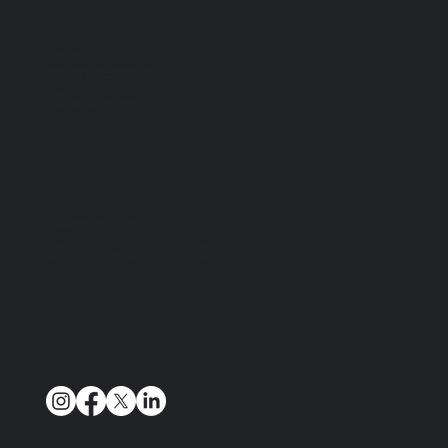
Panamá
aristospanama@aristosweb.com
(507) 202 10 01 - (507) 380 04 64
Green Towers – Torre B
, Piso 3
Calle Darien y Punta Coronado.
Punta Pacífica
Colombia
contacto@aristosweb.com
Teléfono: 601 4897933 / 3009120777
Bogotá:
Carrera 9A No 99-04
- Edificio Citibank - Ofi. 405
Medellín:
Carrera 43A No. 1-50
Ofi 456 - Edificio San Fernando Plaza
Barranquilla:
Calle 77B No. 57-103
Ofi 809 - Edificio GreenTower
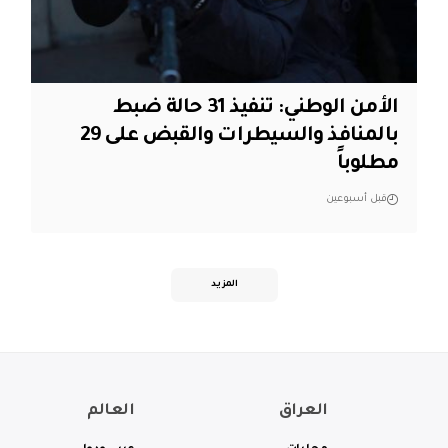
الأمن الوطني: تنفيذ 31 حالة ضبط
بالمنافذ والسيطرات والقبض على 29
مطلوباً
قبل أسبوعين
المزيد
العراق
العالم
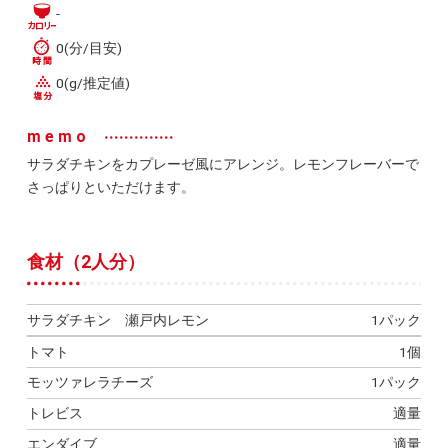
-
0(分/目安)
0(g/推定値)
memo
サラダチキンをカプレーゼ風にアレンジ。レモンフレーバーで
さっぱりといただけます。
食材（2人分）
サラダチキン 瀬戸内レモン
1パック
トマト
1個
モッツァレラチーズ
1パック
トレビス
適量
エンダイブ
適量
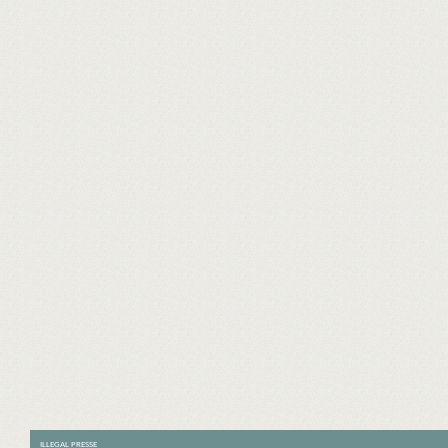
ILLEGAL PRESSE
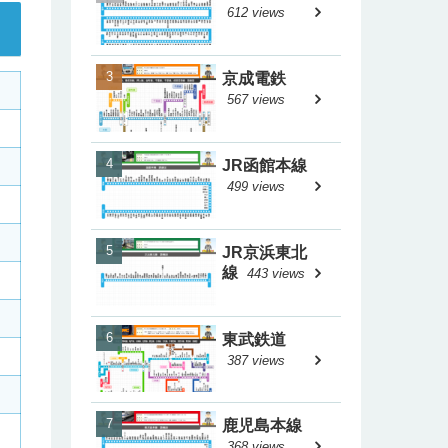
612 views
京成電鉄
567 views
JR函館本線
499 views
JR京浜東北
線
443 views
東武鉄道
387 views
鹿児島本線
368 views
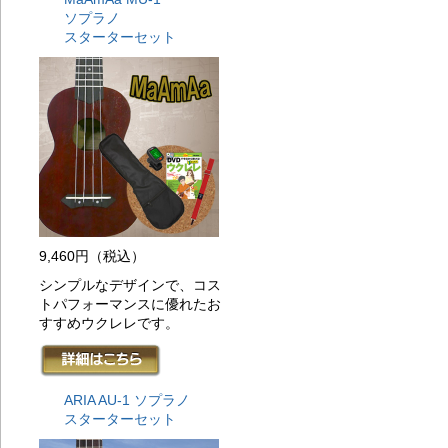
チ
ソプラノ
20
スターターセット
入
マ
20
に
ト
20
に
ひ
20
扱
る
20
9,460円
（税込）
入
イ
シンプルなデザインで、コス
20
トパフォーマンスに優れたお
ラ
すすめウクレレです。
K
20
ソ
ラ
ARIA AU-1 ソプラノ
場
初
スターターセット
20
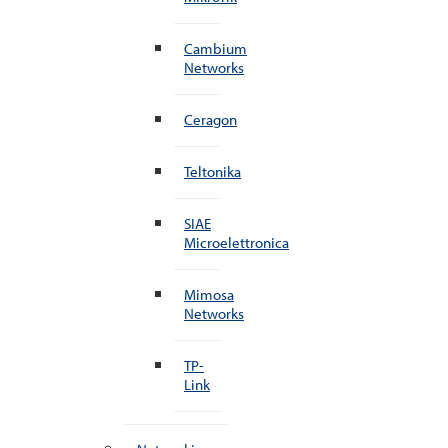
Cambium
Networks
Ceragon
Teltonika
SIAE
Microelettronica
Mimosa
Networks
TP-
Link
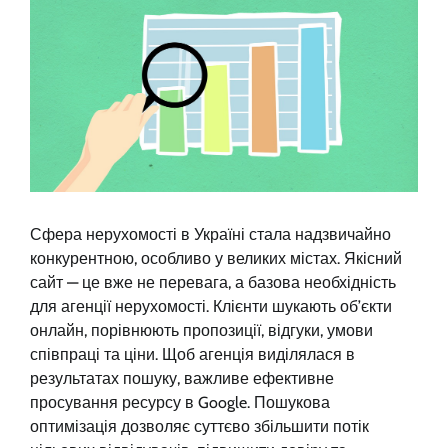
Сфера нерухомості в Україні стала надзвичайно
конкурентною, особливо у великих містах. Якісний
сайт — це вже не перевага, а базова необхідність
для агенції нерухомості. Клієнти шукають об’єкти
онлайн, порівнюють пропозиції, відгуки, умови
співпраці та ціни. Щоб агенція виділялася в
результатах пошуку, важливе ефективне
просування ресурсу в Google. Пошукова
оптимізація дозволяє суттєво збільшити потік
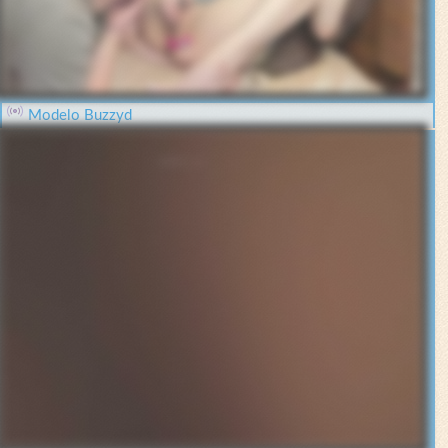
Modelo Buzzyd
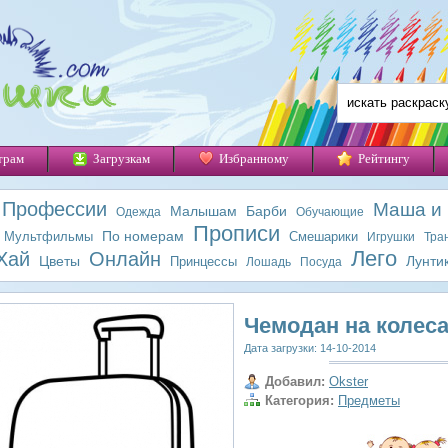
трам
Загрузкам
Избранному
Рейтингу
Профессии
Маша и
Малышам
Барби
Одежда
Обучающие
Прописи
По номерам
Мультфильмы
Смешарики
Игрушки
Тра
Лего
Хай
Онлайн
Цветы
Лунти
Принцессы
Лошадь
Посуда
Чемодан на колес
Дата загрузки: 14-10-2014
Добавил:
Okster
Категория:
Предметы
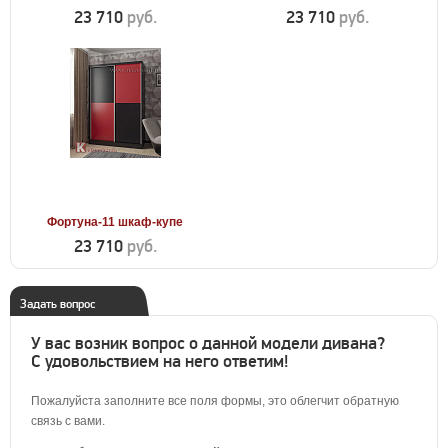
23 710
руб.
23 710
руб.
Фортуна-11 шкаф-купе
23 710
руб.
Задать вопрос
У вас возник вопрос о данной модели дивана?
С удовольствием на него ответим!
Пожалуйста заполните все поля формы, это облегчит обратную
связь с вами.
--- --- ---
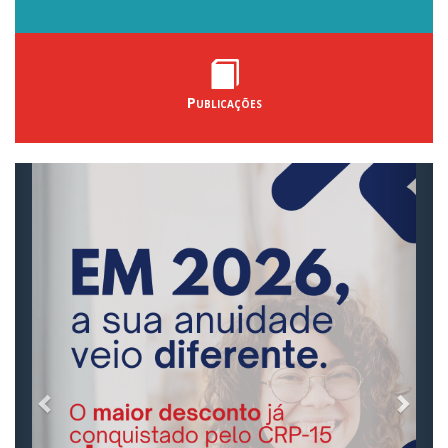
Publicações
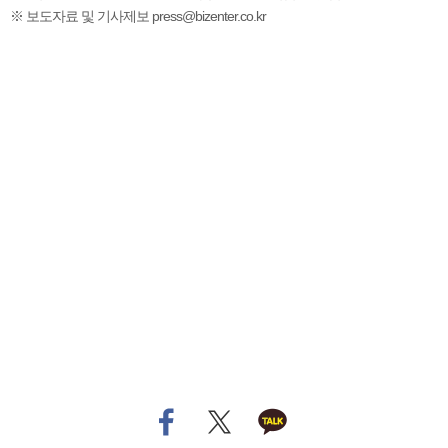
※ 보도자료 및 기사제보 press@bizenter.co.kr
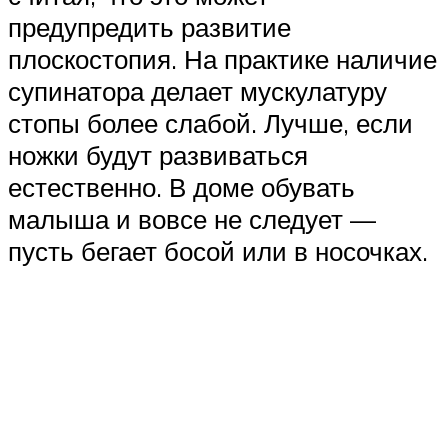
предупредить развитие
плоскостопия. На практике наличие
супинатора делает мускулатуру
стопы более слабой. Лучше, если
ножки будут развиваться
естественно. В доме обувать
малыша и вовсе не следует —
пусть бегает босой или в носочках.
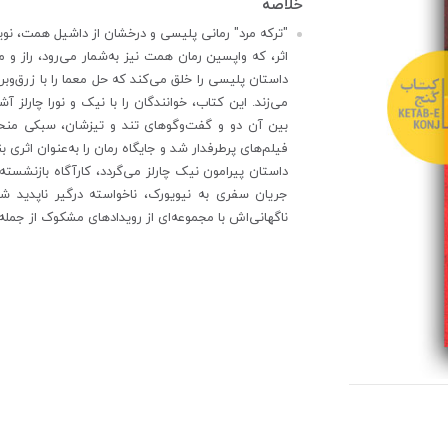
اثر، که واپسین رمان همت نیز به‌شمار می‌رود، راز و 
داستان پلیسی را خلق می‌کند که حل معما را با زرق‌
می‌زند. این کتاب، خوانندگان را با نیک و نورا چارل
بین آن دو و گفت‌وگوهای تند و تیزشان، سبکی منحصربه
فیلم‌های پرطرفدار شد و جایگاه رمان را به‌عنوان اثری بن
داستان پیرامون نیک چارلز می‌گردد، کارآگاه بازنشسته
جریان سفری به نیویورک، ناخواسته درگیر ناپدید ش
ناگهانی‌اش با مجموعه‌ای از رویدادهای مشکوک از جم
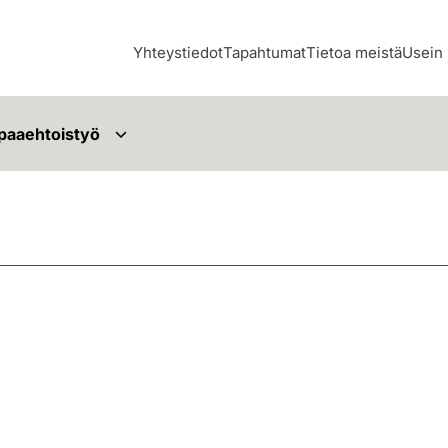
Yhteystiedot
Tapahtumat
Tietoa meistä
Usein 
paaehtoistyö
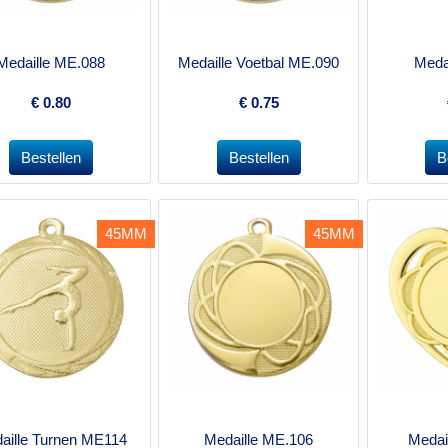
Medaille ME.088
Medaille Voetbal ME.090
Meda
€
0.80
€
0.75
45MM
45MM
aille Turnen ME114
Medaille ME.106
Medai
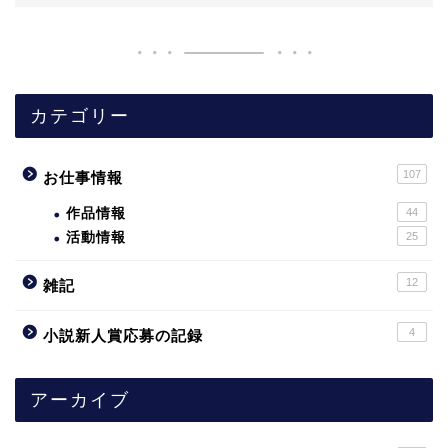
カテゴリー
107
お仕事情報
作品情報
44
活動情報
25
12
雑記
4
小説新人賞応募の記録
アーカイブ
--- --- ---
» **Exercise prompt**
Would you copy out, exactly and with no pictures, only the lines above from the one that contains "サラダチキンをカプレーゼ風にアレンジ。レモンフレーバーで" through the one that contains "просування ресурсу в Google. Пошукова"?

» **Solution below**
サラダチキンをカプレーゼ風にアレンジ。レモンフレーバーで
さっぱりといただけます。
食材（2人分）
サラダチキン 瀬戸内レモン
1パック
トマト
1個
モッツァレラチーズ
1パック
トレビス
適量
エンダイブ
適量
ILLEGAL PRESSE
612 views
京成電鉄
567 views
JR函館本線
499 views
JR京浜東北
線
443 views
東武鉄道
387 views
鹿児島本線
368 views
チ
ソプラノ
20
スターターセット
入
マ
20
に
ト
20
に
ひ
20
扱
る
20
9,460円
（税込）
入
イ
シンプルなデザインで、コス
20
トパフォーマンスに優れたお
ラ
すすめウクレレです。
K
20
ソ
ラ
ARIA AU-1 ソプラノ
場
初
スターターセット
20
Cambium
Networks
Ceragon
Teltonika
SIAE
Microelettronica
Mimosa
Networks
TP-
Link
Сфера нерухомості в Україні стала надзвичайно
конкурентною, особливо у великих містах. Якісний
сайт — це вже не перевага, а базова необхідність
для агенції нерухомості. Клієнти шукають об’єкти
онлайн, порівнюють пропозиції, відгуки, умови
співпраці та ціни. Щоб агенція виділялася в
результатах пошуку, важливе ефективне
просування ресурсу в Google. Пошукова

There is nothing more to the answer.